● **TASK**:
Find the string "Рустам" in the data, then copy every line where it is found.

● **DATA TO EXAMINE**:
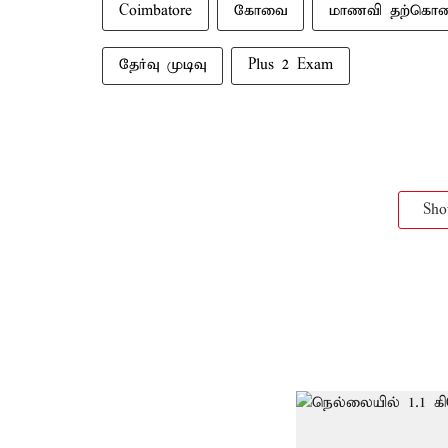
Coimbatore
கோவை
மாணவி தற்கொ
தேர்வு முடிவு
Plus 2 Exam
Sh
* * *
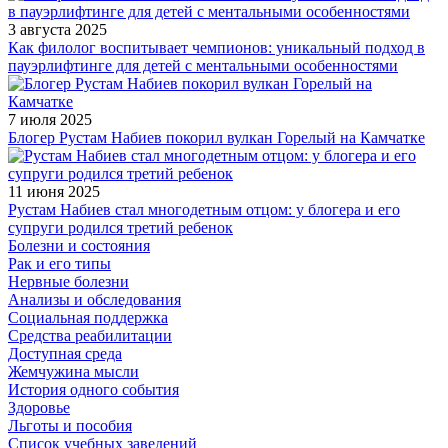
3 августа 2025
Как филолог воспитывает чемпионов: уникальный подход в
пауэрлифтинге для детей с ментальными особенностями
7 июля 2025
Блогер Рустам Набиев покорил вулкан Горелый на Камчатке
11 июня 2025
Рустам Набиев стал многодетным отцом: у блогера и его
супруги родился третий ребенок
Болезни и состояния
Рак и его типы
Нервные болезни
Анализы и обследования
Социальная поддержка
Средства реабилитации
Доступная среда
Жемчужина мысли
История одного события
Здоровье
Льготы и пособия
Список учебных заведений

● **SOLUTION TO THIS PROBLEM**:
Блогер Рустам Набиев покорил вулкан Горелый на Камчатке
Рустам Набиев стал многодетным отцом: у блогера и его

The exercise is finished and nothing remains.